Most press plates take a flat linear shape and a user can start squeezing the middle section of the soap dispensing tube. If the middle section of the soap dispensing tube is squeezed and pressed, the liquid soap in the soap dispensing tube will flow upward and downward at the same time. Since the liquid soap at the upper section of the soap dispensing tube still has a counterforce remained, therefore the automatic soap dispenser requires a larger pressing and squeezing force to press the press plate to a predetermined position. If following one discharge cycle of the quantity of soap dispensed is insufficient, then the user will need to permit the automatic soap dispenser to complete one or more additional cycles in order to obtain sufficient liquid soap.

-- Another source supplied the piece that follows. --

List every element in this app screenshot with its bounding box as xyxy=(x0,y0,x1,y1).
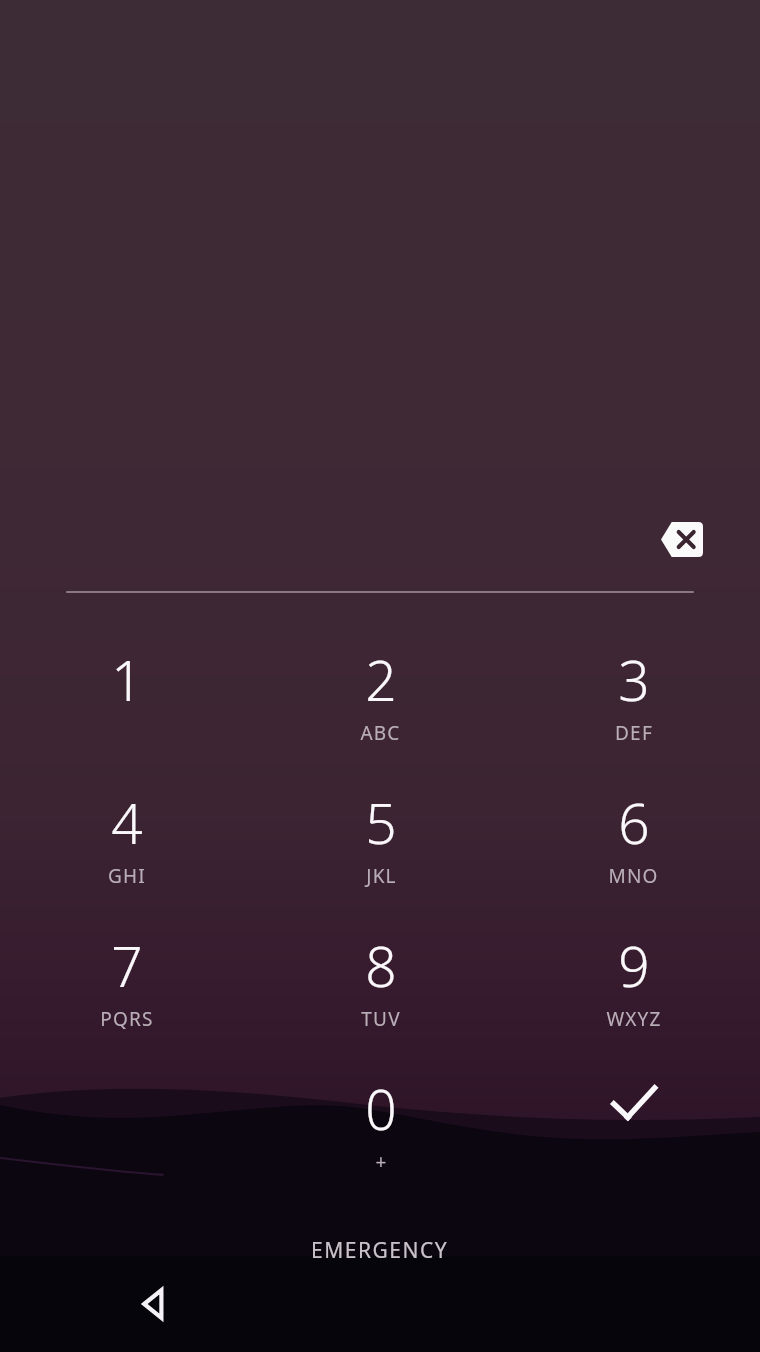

In the prior arts as disclosed in U.S. Pat. No. 6,347,724, some manufacturers install additional components, and these additional components are used together with the soap dispenser so that a user can pinch off the uppermost section of the extrusion tube, and then use the press plate to press and squeeze the middle section of the soap dispensing tube. Although such arrangement can provide sufficient liquid soap for users in one operation, the increased number of control components makes the manufacturing and assembling cost much higher. Further, although the prior art adopts the eccentric wheel, the prior art eccentric wheel is a component using a single force applying force, and some designs even require electric power for their applications which may increase the failure rate.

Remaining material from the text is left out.